● **Problem to work on**: Locate every line below that contains the word "变更情况" and copy it.

● **Records for processing**:
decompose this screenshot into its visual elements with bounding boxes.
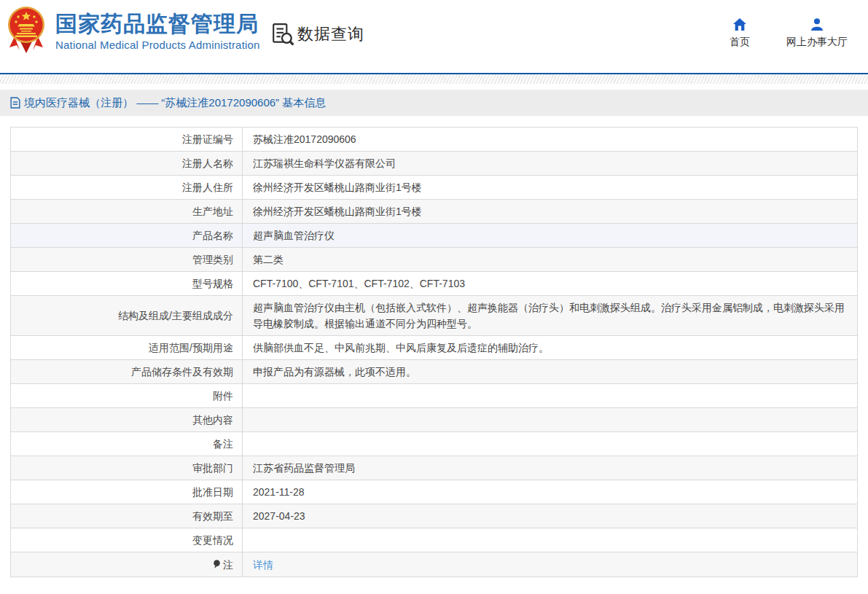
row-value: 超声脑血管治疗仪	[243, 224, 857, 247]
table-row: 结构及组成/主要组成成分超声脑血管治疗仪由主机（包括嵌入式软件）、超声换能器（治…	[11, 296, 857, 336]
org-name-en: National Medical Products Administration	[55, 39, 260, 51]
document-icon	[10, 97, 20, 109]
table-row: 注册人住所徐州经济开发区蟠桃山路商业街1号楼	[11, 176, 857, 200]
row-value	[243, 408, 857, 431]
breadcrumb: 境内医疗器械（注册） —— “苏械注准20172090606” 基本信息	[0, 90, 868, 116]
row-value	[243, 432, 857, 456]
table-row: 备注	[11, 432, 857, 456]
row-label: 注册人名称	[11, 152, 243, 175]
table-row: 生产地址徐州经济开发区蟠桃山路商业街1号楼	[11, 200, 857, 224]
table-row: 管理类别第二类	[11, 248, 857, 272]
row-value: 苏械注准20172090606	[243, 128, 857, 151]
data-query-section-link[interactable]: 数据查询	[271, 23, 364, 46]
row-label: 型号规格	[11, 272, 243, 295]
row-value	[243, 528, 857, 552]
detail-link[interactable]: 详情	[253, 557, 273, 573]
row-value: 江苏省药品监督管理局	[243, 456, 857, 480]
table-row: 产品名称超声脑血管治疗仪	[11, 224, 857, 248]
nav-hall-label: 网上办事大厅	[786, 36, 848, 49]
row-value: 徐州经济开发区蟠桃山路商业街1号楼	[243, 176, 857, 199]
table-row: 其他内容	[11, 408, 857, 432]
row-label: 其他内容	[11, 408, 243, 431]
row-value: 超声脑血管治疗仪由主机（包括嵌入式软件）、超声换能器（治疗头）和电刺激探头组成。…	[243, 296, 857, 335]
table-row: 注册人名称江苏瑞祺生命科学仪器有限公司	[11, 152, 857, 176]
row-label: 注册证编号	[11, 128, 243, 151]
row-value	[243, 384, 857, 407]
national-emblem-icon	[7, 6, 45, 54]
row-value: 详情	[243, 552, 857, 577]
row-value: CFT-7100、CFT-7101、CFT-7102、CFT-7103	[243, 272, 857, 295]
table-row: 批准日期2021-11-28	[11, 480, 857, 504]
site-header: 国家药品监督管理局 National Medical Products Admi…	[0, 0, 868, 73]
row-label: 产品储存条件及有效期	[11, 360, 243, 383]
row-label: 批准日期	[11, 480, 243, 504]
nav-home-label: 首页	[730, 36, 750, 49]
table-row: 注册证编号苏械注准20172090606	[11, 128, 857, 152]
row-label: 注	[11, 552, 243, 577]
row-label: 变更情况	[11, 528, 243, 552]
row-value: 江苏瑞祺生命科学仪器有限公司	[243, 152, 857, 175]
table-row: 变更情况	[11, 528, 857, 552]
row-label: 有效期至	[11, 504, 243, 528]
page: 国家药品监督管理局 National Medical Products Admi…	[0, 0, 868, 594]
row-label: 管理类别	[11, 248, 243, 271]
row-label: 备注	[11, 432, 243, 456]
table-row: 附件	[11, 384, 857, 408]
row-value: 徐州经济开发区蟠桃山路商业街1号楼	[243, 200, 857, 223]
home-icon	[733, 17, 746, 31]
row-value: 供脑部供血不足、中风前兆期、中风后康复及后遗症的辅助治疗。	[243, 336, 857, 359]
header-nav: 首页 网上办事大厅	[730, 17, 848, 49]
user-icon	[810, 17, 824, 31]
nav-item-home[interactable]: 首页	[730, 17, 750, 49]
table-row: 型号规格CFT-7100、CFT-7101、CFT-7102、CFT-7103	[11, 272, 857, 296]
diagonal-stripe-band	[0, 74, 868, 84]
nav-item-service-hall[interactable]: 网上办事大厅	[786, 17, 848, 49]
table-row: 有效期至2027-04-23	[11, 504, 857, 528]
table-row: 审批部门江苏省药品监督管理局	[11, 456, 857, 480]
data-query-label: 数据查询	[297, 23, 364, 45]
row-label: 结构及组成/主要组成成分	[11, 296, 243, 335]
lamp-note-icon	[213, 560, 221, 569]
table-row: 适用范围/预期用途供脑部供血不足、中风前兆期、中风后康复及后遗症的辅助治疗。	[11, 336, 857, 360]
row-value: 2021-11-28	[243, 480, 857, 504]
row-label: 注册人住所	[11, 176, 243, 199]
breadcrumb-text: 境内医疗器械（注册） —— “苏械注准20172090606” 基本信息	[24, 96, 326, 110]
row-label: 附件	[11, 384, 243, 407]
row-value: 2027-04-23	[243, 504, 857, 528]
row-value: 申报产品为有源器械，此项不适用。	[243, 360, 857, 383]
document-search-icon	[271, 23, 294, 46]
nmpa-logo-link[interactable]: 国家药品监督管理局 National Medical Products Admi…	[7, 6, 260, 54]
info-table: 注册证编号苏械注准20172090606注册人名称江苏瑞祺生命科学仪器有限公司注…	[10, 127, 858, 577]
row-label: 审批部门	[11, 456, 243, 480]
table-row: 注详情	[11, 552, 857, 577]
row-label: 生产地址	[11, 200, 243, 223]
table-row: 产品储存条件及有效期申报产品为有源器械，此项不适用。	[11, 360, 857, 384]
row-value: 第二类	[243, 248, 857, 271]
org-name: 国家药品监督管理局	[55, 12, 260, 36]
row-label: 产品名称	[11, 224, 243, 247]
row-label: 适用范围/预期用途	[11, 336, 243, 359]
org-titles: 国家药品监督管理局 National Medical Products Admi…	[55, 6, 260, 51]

==

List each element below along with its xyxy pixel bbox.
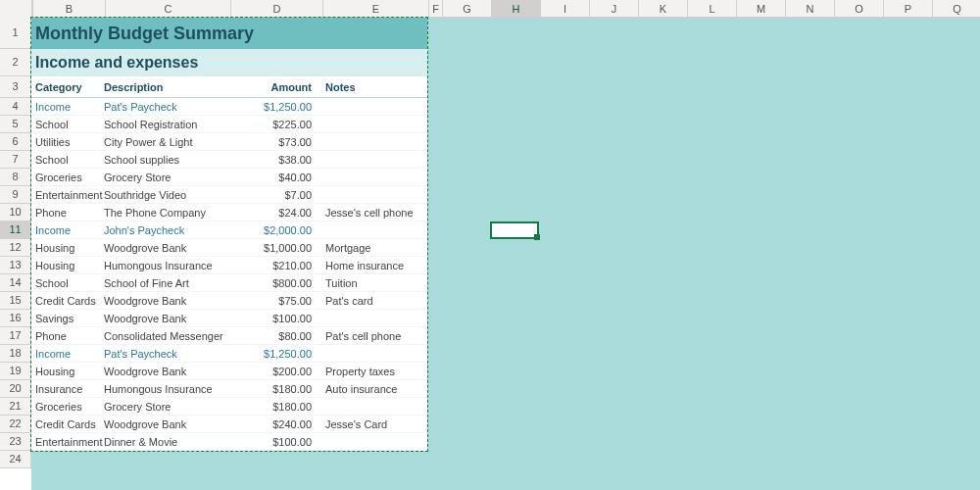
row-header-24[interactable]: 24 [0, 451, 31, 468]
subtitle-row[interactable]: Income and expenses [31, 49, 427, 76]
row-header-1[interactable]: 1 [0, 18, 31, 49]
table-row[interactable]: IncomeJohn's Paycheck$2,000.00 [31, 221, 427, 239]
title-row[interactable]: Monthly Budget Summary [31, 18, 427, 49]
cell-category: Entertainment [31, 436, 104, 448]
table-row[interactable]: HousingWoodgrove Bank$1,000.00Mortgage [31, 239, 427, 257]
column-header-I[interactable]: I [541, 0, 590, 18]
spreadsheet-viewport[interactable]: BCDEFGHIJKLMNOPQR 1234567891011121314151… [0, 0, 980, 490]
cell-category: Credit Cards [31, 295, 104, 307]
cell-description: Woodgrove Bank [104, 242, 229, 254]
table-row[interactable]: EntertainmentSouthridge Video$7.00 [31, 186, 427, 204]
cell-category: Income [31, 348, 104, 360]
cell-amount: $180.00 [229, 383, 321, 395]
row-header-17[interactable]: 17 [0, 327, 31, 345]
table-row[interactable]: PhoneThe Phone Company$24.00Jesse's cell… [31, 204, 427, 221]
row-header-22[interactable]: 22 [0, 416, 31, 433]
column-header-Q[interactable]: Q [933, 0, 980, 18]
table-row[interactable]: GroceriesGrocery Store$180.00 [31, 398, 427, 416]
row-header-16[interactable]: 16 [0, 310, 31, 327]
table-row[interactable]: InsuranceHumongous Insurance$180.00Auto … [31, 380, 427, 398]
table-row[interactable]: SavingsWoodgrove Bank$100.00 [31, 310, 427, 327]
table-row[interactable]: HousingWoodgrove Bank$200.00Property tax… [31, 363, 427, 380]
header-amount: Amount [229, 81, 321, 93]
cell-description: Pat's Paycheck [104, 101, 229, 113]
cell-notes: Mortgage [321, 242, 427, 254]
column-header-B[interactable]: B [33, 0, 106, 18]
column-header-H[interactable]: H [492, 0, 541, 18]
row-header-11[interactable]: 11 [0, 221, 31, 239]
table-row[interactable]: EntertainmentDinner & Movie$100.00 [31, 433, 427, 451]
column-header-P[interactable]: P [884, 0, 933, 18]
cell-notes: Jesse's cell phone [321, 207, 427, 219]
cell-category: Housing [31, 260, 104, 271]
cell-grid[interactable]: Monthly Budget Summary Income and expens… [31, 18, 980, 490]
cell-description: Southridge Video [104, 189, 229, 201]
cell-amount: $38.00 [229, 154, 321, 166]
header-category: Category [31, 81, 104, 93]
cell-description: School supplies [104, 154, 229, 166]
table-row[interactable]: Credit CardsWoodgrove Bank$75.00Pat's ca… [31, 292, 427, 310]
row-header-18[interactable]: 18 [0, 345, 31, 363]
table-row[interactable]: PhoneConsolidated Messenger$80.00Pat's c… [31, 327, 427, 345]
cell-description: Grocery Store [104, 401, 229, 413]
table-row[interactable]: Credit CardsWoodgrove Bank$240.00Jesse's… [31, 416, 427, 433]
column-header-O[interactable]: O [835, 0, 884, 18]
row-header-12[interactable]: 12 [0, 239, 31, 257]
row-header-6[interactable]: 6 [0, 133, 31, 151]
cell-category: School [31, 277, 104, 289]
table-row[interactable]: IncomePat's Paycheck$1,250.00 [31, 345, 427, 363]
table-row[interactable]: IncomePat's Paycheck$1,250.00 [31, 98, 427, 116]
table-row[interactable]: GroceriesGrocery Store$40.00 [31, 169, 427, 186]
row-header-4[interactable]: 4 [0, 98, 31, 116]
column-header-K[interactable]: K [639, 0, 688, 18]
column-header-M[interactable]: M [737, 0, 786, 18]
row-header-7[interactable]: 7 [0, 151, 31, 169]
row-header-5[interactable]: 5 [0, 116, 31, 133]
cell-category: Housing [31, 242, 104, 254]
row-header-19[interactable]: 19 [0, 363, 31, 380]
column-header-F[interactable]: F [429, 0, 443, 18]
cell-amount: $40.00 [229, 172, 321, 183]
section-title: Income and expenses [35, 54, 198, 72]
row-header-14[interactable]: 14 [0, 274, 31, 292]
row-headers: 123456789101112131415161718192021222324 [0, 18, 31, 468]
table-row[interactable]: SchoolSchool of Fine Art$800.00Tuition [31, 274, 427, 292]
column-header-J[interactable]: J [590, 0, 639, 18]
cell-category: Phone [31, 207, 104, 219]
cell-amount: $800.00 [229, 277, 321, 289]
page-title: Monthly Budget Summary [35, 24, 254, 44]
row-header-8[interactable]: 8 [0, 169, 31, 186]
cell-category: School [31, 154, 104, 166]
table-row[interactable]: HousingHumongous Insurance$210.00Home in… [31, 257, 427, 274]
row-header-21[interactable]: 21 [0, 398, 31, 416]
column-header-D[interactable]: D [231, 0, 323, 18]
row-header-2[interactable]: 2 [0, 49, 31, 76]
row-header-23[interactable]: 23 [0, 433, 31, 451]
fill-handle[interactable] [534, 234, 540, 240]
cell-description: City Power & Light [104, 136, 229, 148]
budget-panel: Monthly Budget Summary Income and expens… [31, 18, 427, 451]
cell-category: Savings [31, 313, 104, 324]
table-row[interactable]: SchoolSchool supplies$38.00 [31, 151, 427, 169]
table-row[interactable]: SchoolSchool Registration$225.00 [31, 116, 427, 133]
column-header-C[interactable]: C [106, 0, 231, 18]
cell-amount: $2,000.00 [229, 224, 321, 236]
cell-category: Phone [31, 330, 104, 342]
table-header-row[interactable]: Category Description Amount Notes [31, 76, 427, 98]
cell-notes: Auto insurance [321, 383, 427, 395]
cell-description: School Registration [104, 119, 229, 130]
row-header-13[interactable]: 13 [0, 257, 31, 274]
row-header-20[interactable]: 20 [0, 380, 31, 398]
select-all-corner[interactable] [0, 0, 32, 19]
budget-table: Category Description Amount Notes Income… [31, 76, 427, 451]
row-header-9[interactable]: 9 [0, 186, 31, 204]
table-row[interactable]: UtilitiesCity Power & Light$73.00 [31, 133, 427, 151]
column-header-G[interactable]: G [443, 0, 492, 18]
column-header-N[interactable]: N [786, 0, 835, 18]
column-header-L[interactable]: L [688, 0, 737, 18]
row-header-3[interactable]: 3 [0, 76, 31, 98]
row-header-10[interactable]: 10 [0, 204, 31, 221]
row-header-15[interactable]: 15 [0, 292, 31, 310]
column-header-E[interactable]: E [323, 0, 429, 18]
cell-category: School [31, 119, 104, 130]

● **Your response**:
row-label: 变更情况	[11, 528, 243, 552]
table-row: 变更情况	[11, 528, 857, 552]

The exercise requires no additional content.